DATA FOR REVIEW =>
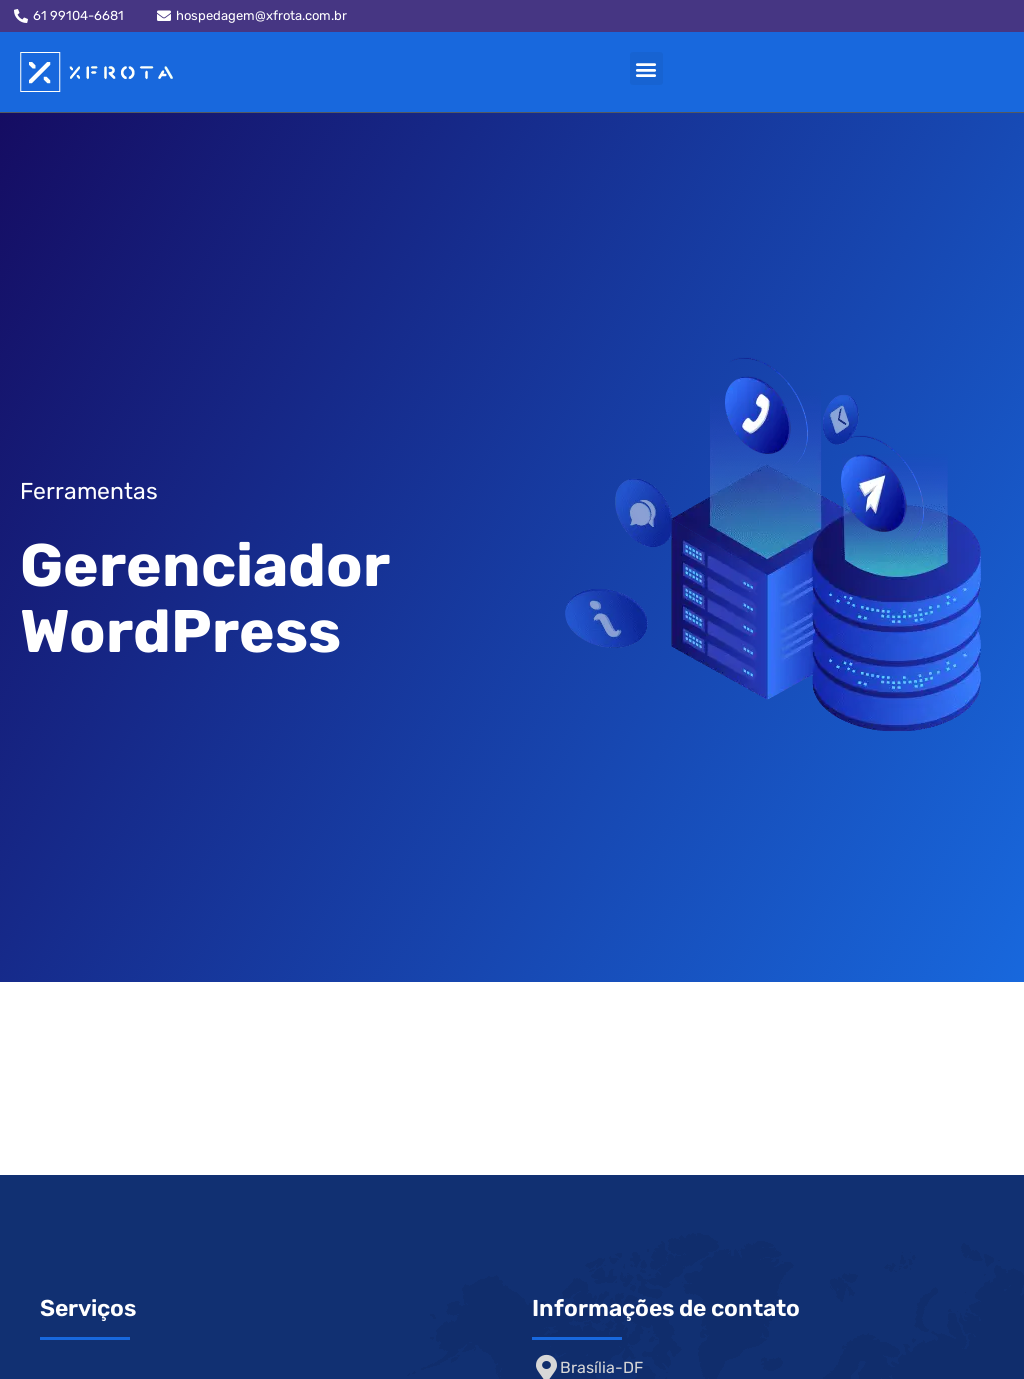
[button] (646, 68)
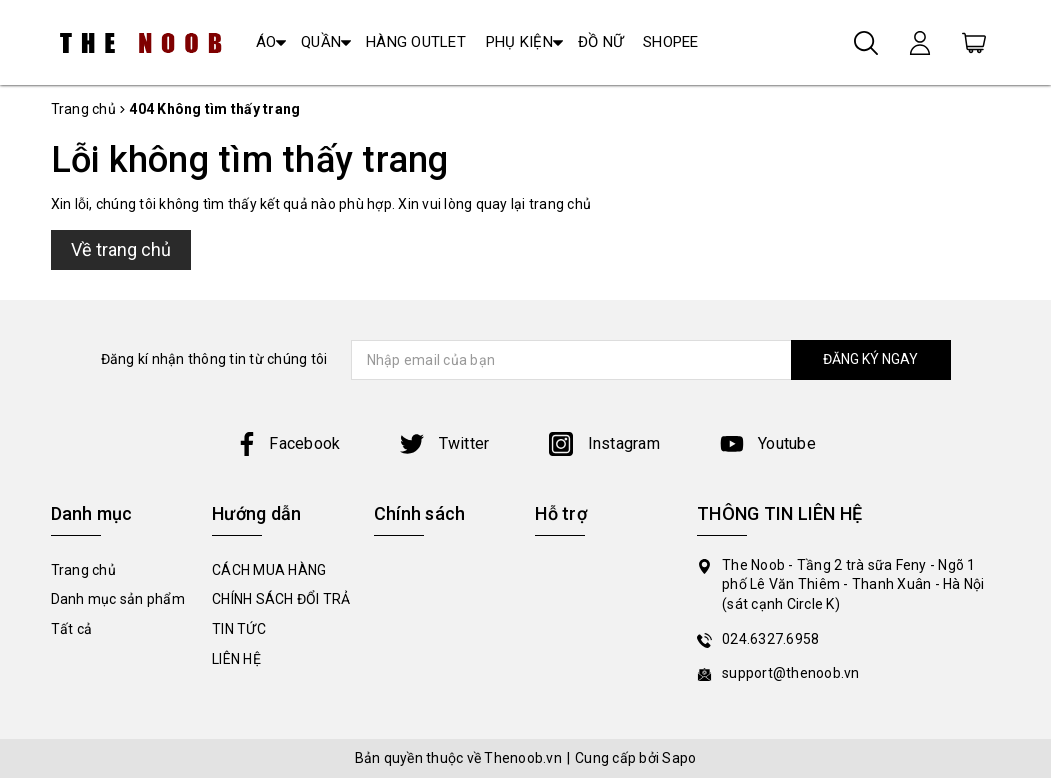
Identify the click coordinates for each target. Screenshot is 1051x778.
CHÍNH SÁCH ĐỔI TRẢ (281, 599)
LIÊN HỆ (236, 659)
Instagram (604, 443)
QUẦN (321, 42)
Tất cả (72, 629)
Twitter (444, 443)
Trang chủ (83, 570)
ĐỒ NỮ (600, 42)
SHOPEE (671, 42)
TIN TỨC (239, 629)
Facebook (287, 443)
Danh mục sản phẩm (118, 599)
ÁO (266, 42)
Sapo (679, 758)
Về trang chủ (121, 249)
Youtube (768, 443)
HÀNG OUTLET (416, 42)
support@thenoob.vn (791, 673)
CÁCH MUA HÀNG (269, 570)
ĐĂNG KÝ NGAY (870, 359)
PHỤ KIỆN (519, 42)
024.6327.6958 (770, 639)
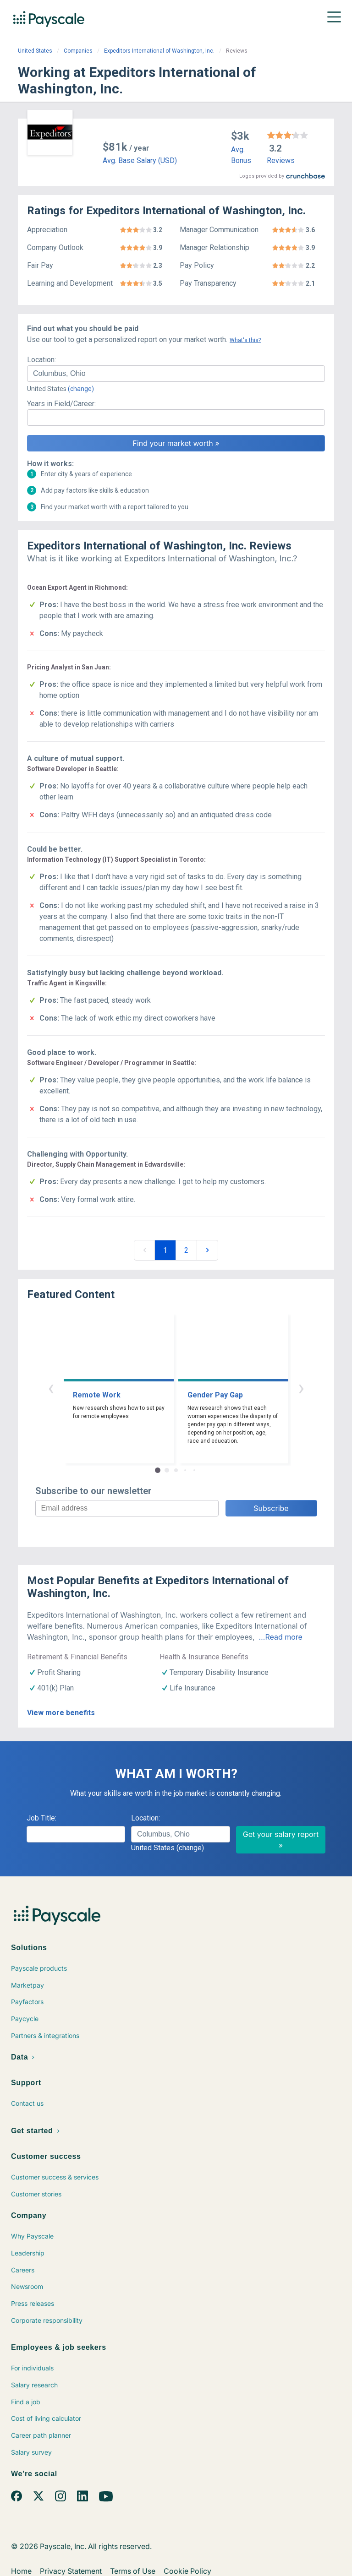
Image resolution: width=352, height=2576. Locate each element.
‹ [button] (51, 1388)
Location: (41, 359)
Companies (78, 51)
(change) (81, 388)
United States (35, 51)
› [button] (301, 1388)
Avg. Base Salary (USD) (140, 160)
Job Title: (41, 1818)
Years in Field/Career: (61, 403)
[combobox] (176, 373)
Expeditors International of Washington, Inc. (159, 51)
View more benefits (61, 1712)
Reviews (281, 160)
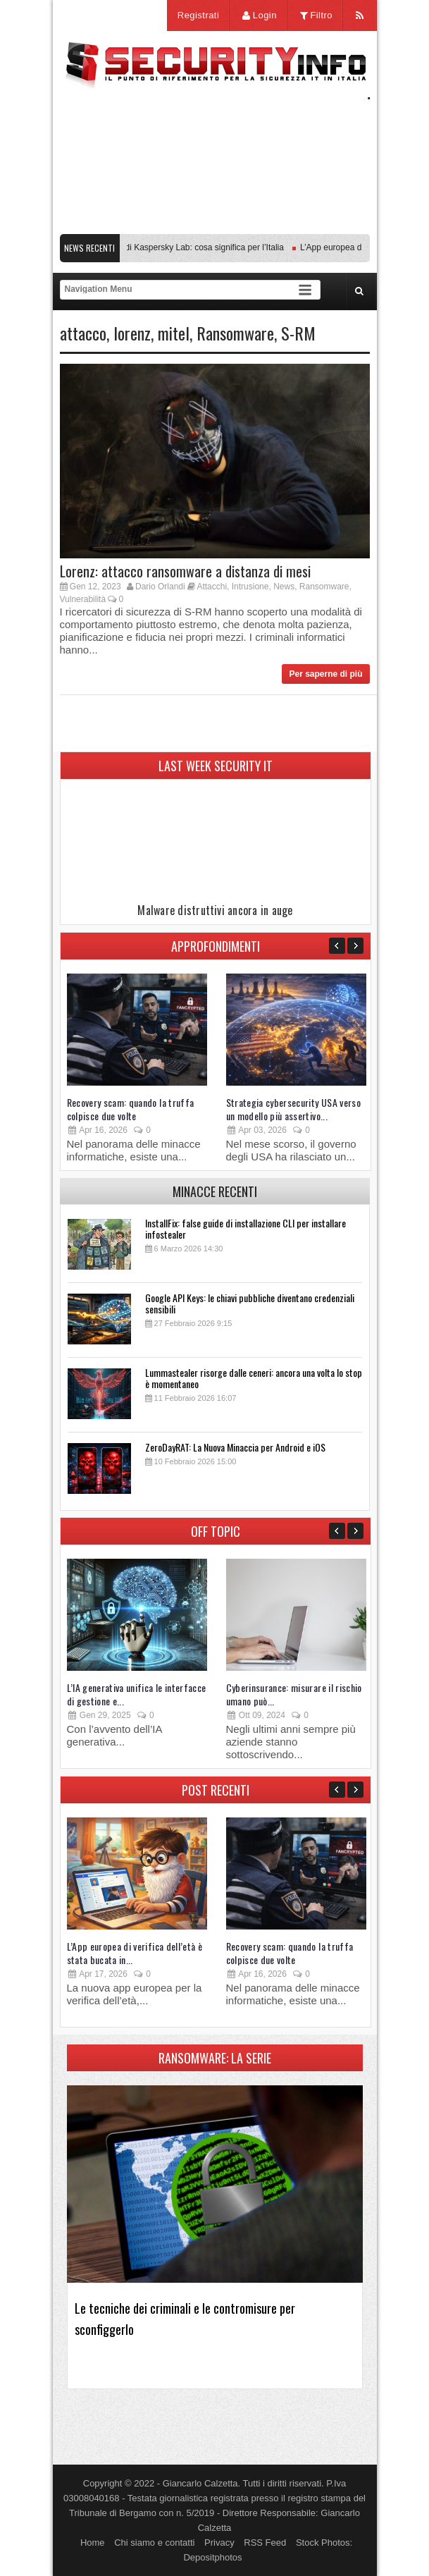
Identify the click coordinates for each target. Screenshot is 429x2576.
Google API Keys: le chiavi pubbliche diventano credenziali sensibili (249, 1303)
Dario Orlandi (160, 586)
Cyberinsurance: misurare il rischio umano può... (294, 1694)
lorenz (132, 332)
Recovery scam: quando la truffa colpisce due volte (130, 1109)
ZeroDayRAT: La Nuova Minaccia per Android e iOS (235, 1447)
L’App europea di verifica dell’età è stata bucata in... (135, 1953)
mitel (173, 332)
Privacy (219, 2542)
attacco (83, 332)
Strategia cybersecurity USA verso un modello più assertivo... (293, 1109)
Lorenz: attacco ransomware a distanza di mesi (185, 571)
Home (92, 2542)
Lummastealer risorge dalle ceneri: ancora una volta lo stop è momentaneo (253, 1378)
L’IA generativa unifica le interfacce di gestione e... (136, 1694)
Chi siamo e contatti (154, 2542)
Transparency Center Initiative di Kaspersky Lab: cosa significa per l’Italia (152, 247)
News (283, 586)
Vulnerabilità (83, 599)
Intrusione (250, 586)
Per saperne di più (325, 674)
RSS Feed (265, 2542)
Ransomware (235, 332)
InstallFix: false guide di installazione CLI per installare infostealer (245, 1228)
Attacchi (212, 586)
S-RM (298, 332)
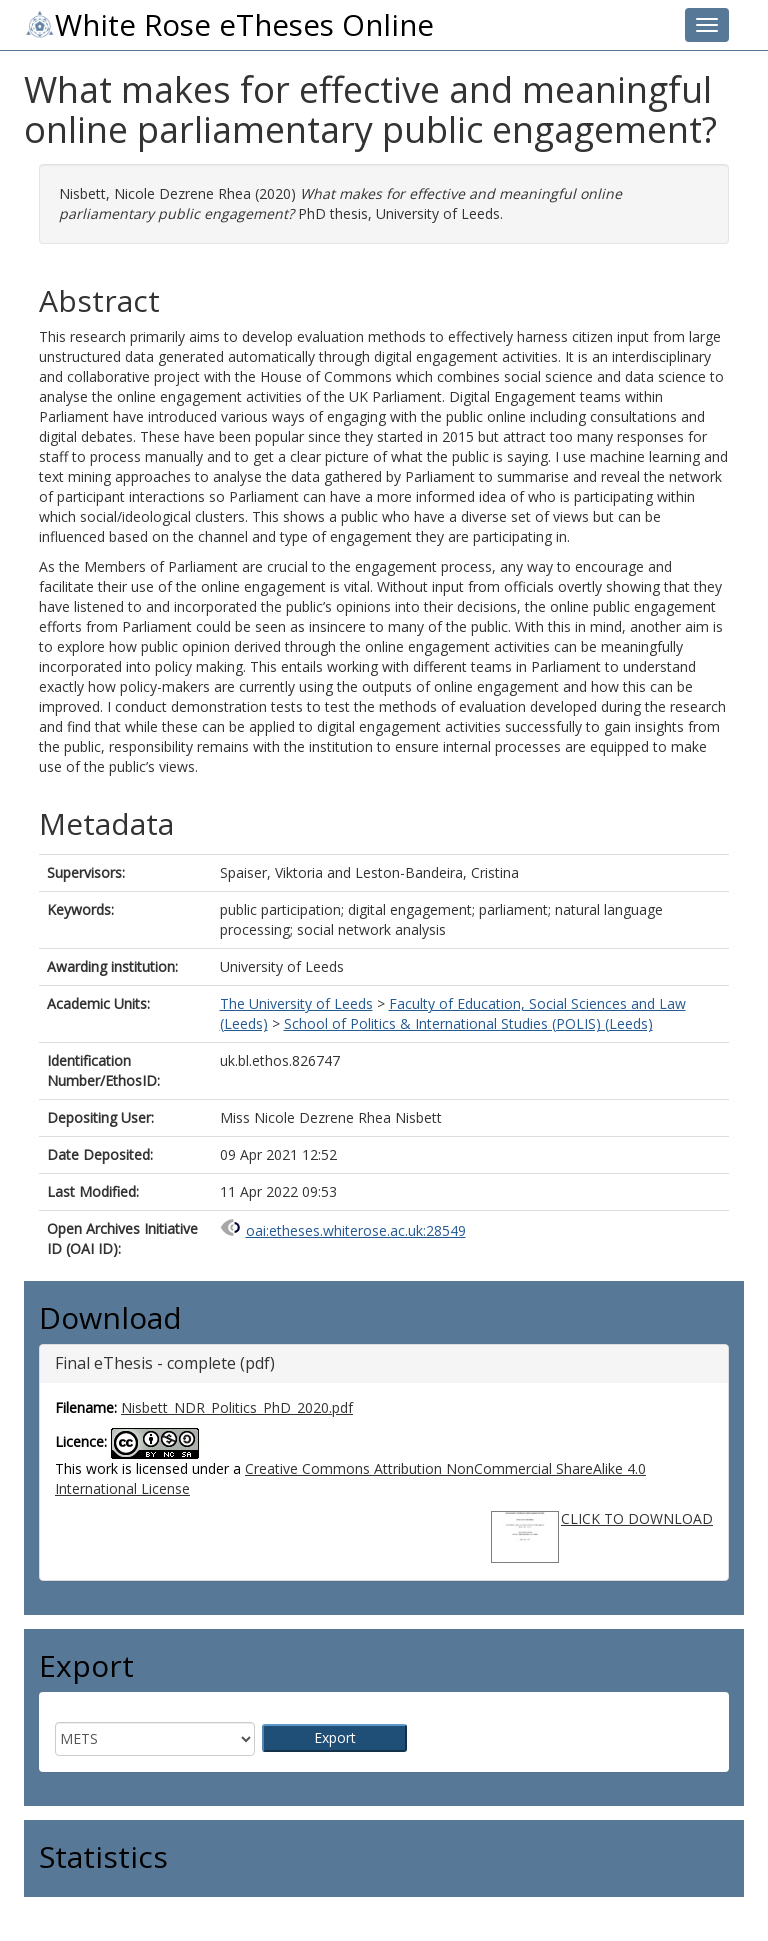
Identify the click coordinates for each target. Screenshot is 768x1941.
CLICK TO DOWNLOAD (637, 1518)
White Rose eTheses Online (229, 25)
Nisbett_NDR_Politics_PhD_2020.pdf (237, 1407)
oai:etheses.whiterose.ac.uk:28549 (356, 1230)
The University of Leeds (296, 1003)
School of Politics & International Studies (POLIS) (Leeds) (468, 1023)
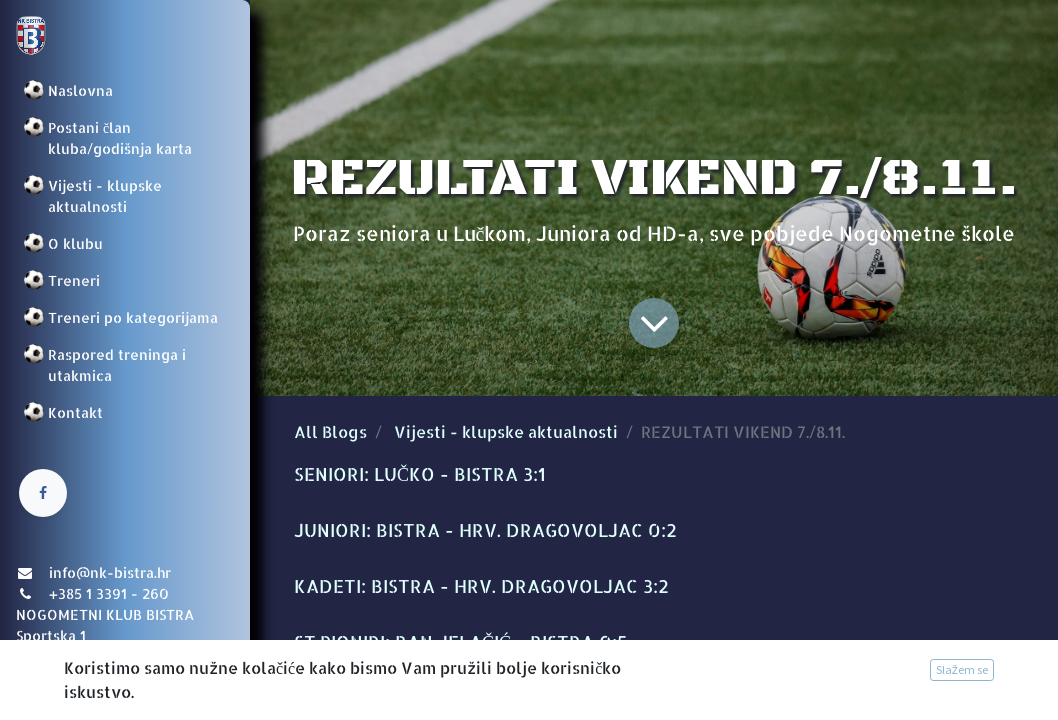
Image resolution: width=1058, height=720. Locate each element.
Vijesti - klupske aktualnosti (506, 431)
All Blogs (330, 431)
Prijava (45, 685)
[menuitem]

YOUR TASK =>
With pictures excluded, reproduce exactly the lines above from the one containing "QUẦN (321, 42)" down to the one containing "Screenshot is 429x2576.", those two included.

TASK RESULT =>
QUẦN (321, 42)
Tất cả (72, 629)
Twitter (444, 443)
Trang chủ (83, 570)
ĐỒ NỮ (600, 42)
SHOPEE (671, 42)
TIN TỨC (239, 629)
Facebook (287, 443)
Danh mục sản phẩm (118, 599)
ÁO (266, 42)
Sapo (679, 758)
Về trang chủ (121, 249)
Youtube (768, 443)
HÀNG OUTLET (416, 42)
support@thenoob.vn (791, 673)
CÁCH MUA HÀNG (269, 570)
ĐĂNG KÝ NGAY (870, 359)
PHỤ KIỆN (519, 42)
024.6327.6958 (770, 639)
Image resolution: width=352, height=2576. Locate each element.
‹ [button] (51, 1388)
Location: (41, 359)
Companies (78, 51)
(change) (81, 388)
United States (35, 51)
› [button] (301, 1388)
Avg. Base Salary (USD) (140, 160)
Job Title: (41, 1818)
Years in Field/Career: (61, 403)
[combobox] (176, 373)
Expeditors International of Washington, Inc. (159, 51)
View more benefits (61, 1712)
Reviews (281, 160)
Identify the click coordinates for each target. Screenshot is 429x2576.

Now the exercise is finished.